**Exercise:**
Starting with the first line below, extract each line through the one that contains "Little Mix (104, 1851)", inclusive, excluding pictures.

Saved data entries
- - - - - - -

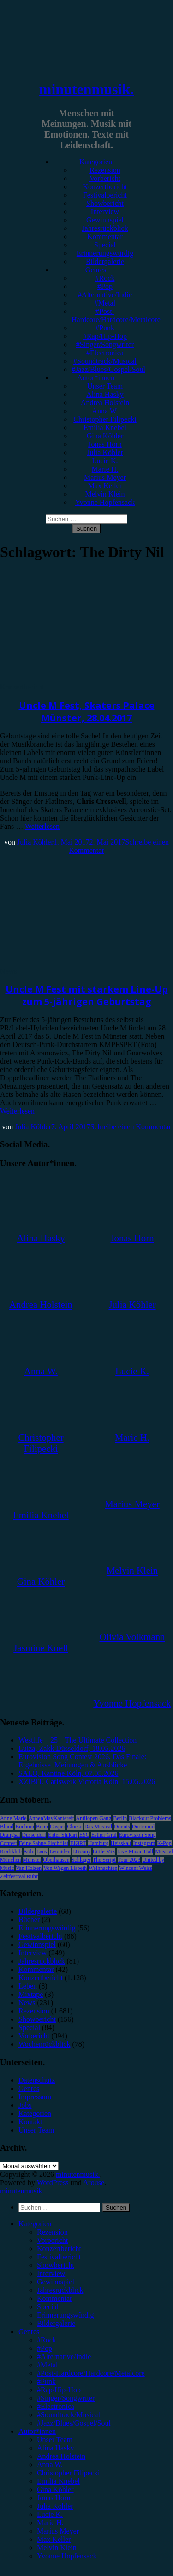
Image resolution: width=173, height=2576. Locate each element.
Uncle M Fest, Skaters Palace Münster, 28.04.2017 (87, 711)
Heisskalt (121, 1843)
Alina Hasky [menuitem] (55, 2448)
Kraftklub (11, 1851)
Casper (57, 1826)
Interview (105, 212)
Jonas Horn (104, 444)
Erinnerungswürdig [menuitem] (65, 2315)
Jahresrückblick (105, 228)
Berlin (120, 1818)
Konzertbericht (105, 187)
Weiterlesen (42, 826)
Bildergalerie (105, 261)
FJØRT (78, 1843)
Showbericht (105, 203)
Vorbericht (104, 178)
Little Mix (104, 1851)
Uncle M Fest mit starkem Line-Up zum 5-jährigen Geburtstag (87, 995)
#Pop (105, 286)
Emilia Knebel (105, 427)
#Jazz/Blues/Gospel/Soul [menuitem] (74, 2423)
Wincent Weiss (135, 1868)
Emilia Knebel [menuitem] (58, 2481)
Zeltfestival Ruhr (19, 1876)
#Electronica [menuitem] (55, 2406)
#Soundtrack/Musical (105, 361)
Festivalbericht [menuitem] (59, 2257)
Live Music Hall (135, 1851)
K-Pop (164, 1843)
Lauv (42, 1851)
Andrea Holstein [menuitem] (61, 2456)
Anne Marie (13, 1818)
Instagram (144, 1843)
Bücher (29, 1919)
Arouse (93, 2183)
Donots (122, 1826)
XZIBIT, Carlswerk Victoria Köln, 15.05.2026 (86, 1781)
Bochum (24, 1826)
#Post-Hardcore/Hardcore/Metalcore (116, 315)
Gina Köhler (105, 436)
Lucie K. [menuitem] (50, 2514)
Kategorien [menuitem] (34, 2224)
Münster (32, 1860)
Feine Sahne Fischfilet (43, 1843)
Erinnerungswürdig (105, 253)
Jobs (24, 2105)
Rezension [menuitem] (52, 2232)
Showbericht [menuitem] (55, 2265)
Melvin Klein (105, 494)
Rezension (104, 170)
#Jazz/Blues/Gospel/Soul (108, 369)
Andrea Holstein (105, 403)
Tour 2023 (129, 1860)
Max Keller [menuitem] (54, 2539)
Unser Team (105, 386)
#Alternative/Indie (105, 295)
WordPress (53, 2183)
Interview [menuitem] (51, 2273)
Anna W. (105, 411)
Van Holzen (29, 1868)
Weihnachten (103, 1868)
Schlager (81, 1860)
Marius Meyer (105, 477)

- - - - - - -

**Problem solution:**
Image resolution: width=173, height=2576. Locate each element.
Uncle M Fest, Skaters Palace Münster, 28.04.2017 (87, 711)
Heisskalt (121, 1843)
Alina Hasky [menuitem] (55, 2448)
Kraftklub (11, 1851)
Casper (57, 1826)
Interview (105, 212)
Jonas Horn (104, 444)
Erinnerungswürdig [menuitem] (65, 2315)
Jahresrückblick (105, 228)
Berlin (120, 1818)
Konzertbericht (105, 187)
Weiterlesen (42, 826)
Bildergalerie (105, 261)
FJØRT (78, 1843)
Showbericht (105, 203)
Vorbericht (104, 178)
Little Mix (104, 1851)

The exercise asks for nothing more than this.